══ Provided material

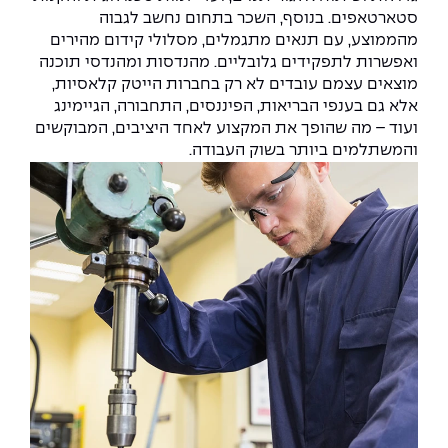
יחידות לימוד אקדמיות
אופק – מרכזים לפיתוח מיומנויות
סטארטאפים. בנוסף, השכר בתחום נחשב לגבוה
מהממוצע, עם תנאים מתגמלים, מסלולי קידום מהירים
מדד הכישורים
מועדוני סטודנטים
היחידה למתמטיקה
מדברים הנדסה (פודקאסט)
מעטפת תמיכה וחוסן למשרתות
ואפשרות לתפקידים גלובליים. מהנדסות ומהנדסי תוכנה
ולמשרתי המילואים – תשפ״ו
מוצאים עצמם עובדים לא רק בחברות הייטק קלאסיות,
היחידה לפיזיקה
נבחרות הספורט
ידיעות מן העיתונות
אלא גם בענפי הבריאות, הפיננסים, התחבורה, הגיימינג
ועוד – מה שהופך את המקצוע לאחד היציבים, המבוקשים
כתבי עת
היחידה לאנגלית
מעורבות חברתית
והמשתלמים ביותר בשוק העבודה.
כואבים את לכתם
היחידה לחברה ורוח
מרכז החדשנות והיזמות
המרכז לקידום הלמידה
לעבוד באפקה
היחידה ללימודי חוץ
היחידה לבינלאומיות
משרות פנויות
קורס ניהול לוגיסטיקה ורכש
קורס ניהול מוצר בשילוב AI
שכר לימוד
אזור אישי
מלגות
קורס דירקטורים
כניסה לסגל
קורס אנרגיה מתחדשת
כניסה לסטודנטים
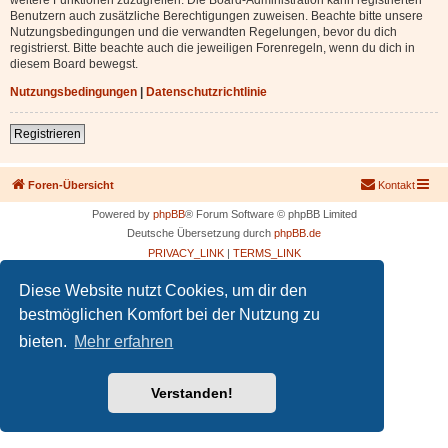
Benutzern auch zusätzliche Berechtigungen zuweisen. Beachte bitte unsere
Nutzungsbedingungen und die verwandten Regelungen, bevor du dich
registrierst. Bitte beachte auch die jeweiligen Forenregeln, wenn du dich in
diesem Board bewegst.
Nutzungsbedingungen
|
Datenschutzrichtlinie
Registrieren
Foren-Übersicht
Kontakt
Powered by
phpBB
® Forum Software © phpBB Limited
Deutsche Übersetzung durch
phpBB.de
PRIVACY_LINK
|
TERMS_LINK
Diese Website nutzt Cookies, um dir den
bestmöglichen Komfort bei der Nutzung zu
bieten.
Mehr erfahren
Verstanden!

════
══ Provided material

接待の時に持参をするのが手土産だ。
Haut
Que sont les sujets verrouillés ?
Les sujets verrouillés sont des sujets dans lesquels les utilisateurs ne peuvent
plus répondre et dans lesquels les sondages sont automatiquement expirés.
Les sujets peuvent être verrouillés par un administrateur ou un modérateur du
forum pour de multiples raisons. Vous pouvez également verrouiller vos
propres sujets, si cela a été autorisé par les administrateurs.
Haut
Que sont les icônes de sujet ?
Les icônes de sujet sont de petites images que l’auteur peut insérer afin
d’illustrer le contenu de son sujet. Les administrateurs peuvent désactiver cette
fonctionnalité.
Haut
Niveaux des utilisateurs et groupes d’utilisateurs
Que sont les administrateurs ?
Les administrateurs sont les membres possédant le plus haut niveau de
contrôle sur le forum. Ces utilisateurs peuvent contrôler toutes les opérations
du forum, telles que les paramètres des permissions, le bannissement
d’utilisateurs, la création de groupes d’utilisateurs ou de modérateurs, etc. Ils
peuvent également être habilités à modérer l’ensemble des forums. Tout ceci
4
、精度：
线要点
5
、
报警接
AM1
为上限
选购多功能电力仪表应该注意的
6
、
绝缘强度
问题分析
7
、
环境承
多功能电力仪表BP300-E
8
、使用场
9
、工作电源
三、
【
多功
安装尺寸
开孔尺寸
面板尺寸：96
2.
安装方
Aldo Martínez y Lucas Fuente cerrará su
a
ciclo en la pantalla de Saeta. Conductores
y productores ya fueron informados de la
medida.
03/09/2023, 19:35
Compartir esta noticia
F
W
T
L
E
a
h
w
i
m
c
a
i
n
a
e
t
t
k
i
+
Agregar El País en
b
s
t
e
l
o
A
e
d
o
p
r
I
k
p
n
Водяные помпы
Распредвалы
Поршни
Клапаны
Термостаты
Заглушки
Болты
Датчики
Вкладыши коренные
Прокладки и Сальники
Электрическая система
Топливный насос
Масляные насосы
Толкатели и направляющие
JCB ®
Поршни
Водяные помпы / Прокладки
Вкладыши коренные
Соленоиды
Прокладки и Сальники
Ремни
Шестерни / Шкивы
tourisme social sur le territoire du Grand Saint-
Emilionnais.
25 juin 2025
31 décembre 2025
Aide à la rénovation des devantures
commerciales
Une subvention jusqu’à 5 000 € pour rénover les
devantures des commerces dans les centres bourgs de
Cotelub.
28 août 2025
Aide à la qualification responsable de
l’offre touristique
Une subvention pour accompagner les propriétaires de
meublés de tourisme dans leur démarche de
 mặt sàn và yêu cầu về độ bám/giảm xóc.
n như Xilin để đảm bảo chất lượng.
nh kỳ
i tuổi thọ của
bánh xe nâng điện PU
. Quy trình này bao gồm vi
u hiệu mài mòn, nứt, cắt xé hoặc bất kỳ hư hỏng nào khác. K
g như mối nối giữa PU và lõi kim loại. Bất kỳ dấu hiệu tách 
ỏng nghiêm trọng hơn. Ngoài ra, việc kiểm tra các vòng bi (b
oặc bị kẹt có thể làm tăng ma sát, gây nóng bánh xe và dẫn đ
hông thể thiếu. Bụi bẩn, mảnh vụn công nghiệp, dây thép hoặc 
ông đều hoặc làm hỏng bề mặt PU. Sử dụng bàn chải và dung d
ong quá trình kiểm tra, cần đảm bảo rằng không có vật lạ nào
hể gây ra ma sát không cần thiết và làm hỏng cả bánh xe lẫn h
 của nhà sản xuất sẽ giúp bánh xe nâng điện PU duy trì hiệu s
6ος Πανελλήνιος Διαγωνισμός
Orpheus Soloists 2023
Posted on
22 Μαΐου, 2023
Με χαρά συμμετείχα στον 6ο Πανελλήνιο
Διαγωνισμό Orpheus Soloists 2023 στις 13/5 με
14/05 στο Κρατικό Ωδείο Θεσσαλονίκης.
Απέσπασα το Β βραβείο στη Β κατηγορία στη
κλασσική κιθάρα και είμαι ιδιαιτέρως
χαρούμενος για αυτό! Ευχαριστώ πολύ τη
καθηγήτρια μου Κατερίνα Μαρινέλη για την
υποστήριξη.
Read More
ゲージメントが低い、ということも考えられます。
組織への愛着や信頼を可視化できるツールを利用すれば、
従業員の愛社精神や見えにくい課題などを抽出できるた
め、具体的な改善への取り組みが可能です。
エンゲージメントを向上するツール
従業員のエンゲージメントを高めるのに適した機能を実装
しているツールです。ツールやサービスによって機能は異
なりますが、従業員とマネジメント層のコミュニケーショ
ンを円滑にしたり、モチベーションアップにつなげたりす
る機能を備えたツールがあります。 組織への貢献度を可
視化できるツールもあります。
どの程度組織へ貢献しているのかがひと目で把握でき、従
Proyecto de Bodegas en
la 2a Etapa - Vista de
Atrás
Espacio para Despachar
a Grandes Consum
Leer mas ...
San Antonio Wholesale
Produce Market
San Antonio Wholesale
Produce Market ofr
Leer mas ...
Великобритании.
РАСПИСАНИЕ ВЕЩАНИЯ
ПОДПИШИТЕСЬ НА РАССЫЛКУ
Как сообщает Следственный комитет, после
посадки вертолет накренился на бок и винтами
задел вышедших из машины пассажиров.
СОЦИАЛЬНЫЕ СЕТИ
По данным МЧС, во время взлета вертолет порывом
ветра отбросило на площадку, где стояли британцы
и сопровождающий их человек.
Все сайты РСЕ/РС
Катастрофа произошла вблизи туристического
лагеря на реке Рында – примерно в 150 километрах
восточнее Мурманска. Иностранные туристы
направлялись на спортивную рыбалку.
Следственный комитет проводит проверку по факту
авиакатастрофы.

════

## Problem description:
Copy every line in the entries above that has the string "комитет" in it.

## Solution to the problem:
Как сообщает Следственный комитет, после
Следственный комитет проводит проверку по факту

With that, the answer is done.